Para o polêmico alemão, as
pessoas eram boas por medo de sofrerem as punições do cristianismo e não apenas
pela natureza de serem boas. “Aquilo que se faz por amor está sempre além
do bem e do mal”. Ele advogava
uma vida de amor a dois, explorando o sexo e o corpo; nada deveria ser reprimido
entre quatro paredes, mas sim explorado e sentido. O amor está para além do bem
e do mal, ou seja, é uma coisa tão forte que não deve ser medida ou censurada,
apenas vivida. O amor, nascido num lado do cérebro, é a divindade!
O amigo que ficou, com o
hemisfério direito cheio de expressões saudosistas, foi em busca de respostas
sensatas para o enigmático NO, encravado no lado esquerdo. Presumiu
como sendo a sigla de Nietsche Obscuro, a teoria do nada. Pode
ser que na antessala da esperança não haja antessala, nem esperança, só vaidade,
abstrata e vazia, mas é de a natureza humana, vaidosamente, esperar. Esperar
faz bem? chato é quando essa espera se estende por longos anos, podendo chegar
ao nada de Alzheimer, quando o entendimento não entende, o conhecimento não
conhece e a oração não resolve. “O homem é uma corda esticada entre o
animal e o super-homem, uma corda por cima do abismo. A esperança
é o derradeiro mal; é o pior dos males, porquanto prolonga o tormento”. O
último mal da caixa de Pandora!
O amigo que ficou, depois de
muito pensar, aboliu de seu dia-a-dia frases de autoajuda e promessas de
recompensas pós mortem, porquanto se convenceu que não eram oriundas do cadinho
das verdades humanas: “Há uma exuberância na bondade que parece ser maldade”.
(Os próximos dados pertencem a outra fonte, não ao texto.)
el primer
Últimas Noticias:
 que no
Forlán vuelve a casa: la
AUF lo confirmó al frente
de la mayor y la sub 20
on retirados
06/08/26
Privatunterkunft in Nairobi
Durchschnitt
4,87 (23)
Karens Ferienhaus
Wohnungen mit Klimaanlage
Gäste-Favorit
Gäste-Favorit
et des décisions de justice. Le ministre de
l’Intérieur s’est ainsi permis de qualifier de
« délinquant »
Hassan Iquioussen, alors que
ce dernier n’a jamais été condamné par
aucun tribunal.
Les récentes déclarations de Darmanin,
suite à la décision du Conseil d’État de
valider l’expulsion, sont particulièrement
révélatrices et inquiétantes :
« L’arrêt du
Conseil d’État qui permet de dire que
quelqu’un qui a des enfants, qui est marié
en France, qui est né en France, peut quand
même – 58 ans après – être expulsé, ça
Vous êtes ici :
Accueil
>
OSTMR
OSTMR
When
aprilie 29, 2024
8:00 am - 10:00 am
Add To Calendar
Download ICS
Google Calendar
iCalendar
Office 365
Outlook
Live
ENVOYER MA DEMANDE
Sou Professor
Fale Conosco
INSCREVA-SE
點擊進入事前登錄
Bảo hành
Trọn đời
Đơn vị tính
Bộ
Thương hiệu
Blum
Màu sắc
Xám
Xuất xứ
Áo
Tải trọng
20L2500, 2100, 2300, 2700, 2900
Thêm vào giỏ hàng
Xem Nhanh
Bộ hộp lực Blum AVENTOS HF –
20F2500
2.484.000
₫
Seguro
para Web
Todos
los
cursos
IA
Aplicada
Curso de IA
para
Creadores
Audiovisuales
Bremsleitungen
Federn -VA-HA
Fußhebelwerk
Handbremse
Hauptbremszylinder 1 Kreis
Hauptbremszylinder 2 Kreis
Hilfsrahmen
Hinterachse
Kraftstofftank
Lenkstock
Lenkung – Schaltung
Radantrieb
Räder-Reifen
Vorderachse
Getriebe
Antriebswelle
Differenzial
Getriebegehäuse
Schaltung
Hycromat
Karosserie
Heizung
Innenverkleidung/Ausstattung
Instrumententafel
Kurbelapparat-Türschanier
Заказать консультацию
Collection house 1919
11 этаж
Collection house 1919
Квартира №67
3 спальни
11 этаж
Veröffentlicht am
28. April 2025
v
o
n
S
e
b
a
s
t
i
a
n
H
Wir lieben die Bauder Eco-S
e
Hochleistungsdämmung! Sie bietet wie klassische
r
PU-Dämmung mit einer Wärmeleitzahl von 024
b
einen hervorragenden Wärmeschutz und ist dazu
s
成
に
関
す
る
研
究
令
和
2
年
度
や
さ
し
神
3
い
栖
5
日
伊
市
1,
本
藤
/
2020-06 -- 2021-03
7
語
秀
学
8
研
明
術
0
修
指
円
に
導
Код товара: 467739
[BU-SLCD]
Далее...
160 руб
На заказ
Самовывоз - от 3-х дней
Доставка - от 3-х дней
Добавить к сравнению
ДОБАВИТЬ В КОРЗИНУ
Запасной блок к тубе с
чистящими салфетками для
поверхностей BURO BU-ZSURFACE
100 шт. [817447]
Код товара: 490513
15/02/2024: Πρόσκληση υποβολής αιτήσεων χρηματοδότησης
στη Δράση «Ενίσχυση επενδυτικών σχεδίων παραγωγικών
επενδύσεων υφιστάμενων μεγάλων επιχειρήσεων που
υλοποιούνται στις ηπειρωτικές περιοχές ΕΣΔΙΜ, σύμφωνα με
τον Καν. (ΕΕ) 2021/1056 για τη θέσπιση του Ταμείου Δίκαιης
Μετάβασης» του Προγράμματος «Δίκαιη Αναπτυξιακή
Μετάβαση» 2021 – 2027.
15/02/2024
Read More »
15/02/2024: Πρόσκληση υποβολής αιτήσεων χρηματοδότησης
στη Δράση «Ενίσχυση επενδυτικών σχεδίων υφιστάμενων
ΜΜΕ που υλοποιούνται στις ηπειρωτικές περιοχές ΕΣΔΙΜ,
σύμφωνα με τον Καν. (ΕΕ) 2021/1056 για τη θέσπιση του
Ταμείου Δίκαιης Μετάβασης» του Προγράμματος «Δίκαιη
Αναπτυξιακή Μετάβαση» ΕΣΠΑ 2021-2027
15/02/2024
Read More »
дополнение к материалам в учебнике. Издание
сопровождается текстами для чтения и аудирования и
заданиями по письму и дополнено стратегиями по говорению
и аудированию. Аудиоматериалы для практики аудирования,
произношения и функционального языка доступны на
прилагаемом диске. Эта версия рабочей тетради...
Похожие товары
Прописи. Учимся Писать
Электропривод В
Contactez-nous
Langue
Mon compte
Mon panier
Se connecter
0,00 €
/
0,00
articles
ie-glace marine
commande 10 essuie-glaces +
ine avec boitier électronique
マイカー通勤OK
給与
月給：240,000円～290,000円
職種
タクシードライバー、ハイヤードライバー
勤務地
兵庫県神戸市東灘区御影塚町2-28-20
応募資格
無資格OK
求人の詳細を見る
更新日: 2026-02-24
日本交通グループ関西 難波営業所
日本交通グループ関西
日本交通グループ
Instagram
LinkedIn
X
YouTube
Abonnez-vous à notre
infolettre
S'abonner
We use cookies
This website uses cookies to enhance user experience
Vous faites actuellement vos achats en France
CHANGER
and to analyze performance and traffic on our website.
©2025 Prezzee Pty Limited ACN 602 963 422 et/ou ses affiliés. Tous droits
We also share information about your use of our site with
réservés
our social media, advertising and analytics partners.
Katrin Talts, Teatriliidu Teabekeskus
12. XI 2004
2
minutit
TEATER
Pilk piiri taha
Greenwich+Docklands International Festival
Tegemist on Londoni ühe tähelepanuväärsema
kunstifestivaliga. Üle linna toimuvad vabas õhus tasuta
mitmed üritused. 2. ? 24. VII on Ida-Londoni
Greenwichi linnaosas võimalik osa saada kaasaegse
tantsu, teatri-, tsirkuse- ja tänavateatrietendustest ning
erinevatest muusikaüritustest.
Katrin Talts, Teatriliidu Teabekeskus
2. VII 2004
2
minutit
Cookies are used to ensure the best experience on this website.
O nada incomoda porque o ser, racionalmente vaidoso, quer ser, mas não quer
pensar em nada, pois sabe que a vida mais doce é não pensar em nada: Vida,
leva eu. “Quanto mais nos elevamos, menores parecemos aos olhos daqueles
que não sabem voar”.
Certo de que a recompensa
final dos mortos é não morrer nunca mais, o amigo sobrevivente, sem a resposta
ambicionada, e já no leito de morte, permitiu-se um último pensamento que não
era dele, mas que fora adotado, como se dele fosse: “Amamos a vida não
porque estamos acostumados à vida, mas a amar. Há sempre alguma loucura no
amor, mas há sempre também alguma razão na loucura. Quem tem por que viver pode
suportar quase qualquer como”. E foi-se ao encontro do obscuro,
convicto que este mundo é a única parte da realidade que não se deve rejeitar, lembrando
que quando se coloca o centro de gravidade da vida, não na vida, mas no “além”
– no nada – tira-se da vida o seu centro de gravidade.